As predictable as fairy tales

By LUIS V. TEODORO
Vantage Point | BusinessWorld

Both in terms of how they’re being conducted and their possible results, the elections of 2013 are shaping up as expected.

Name recall and membership in a well-known political family are what most of the leading candidates for senator have in common. That’s in addition to huge war chests, of which a significant portion is being poured into political ads, particularly after the Supreme Court struck down the Commission on Elections resolution limiting media ad exposure to 120 minutes each.

Nancy Binay is rapidly climbing up the top 12 list, which Loren Legarda, whom everybody knows because of her decades of exposure on TV, currently leads. Benigno Aquino III’s cousin Bam Aquino is right in there among the 12, with Sonny Angara not far behind. Try as they might, the candidates whose names don’t resonate among the electorate as much as these and others similarly situated are way behind — and they have as much a chance of making it to the Senate as a Freedom of Information bill’s passing Congress during the watch of Benigno Aquino III.

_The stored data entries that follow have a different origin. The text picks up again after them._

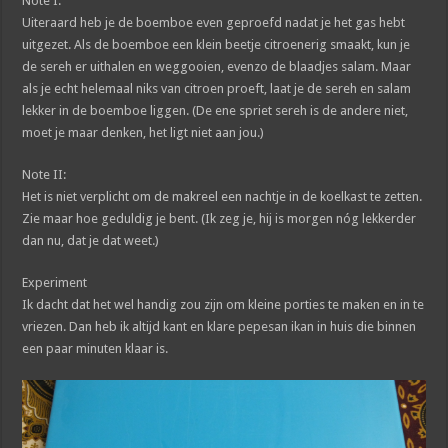
Note I:
Uiteraard heb je de boemboe even geproefd nadat je het gas hebt
uitgezet. Als de boemboe een klein beetje citroenerig smaakt, kun je
de sereh er uithalen en weggooien, evenzo de blaadjes salam. Maar
als je echt helemaal niks van citroen proeft, laat je de sereh en salam
lekker in de boemboe liggen. (De ene spriet sereh is de andere niet,
moet je maar denken, het ligt niet aan jou.)
Note II:
Het is niet verplicht om de makreel een nachtje in de koelkast te zetten.
Zie maar hoe geduldig je bent. (Ik zeg je, hij is morgen nóg lekkerder
dan nu, dat je dat weet.)
Experiment
Ik dacht dat het wel handig zou zijn om kleine porties te maken en in te
vriezen. Dan heb ik altijd kant en klare pepesan ikan in huis die binnen
een paar minuten klaar is.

Among the latter are candidates who don’t conceal — and who have never concealed ever since they started running in 2007 — their religious loyalties in their pursuit of public office in this officially secular Republic. Unfortunately, their loss at the polls in 2007 and 2010, and their impending rout this May, are proving several times over that there’s no such thing as a Catholic vote — or even the Catholic command vote the bishops think can be mobilized against those who voted for the RH bill. And that’s no matter how anxious their efforts have been to pander to that mythical bloc by declaring that they’re against divorce, same sex marriage, and providing couples information on how to plan their families through the Responsible and Reproductive Health Act of 2012.

Meanwhile, the incidents of violence that have characterized local elections since 1947 are occurring with more and more frequency as election day approaches, while in the warlord-dominated localities there’s hardly any question who’re going to prevail come May.

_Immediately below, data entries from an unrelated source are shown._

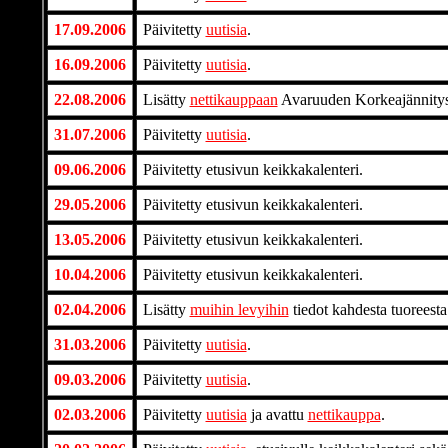
17.09.2006
Päivitetty
uutisia
.
16.09.2006
Päivitetty
uutisia
.
22.08.2006
Lisätty
nettikauppaan
Avaruuden Korkeajännityssa
31.07.2006
Päivitetty
uutisia
.
09.06.2006
Päivitetty etusivun keikkakalenteri.
29.05.2006
Päivitetty etusivun keikkakalenteri.
13.05.2006
Päivitetty etusivun keikkakalenteri.
10.04.2006
Päivitetty etusivun keikkakalenteri.
02.04.2006
Lisätty
muihin levyihin
tiedot kahdesta tuoreest
31.03.2006
Päivitetty
uutisia
.
09.03.2006
Päivitetty
uutisia
.
02.03.2006
Päivitetty
uutisia
ja avattu
nettikauppa
.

Maguindanao is a case in point. Dozens of candidates surnamed Ampatuan are running in that impoverished province for various posts, in some instances in alliance with Governor Esmael Mangudadatu’s Liberal Party coalition. Mangudadatu lost his wife and several women relatives in the November 23 Ampatuan massacre of 58 men and women including 32 journalists and media workers, but it’s winning that counts, right? And as in 2010, or barely six months after what has been described as the worst election-related massacre in this country and the worst attack on journalists ever, most if not all are expected to win hands down.

It’s also in the localities where voter cluelessness about the issues, and their consequent focus on who can sing and dance to their amusement in addition to which candidate come election day is likely to share the wealth he or she hopes to amass once in office, is most pronounced. Part of the reason is the local media’s being populated by candidate-owned newspapers and radio stations and the persistence of that phenomenon known as radio and TV block-timing either by those in the candidate’s payroll, or even by the candidate himself.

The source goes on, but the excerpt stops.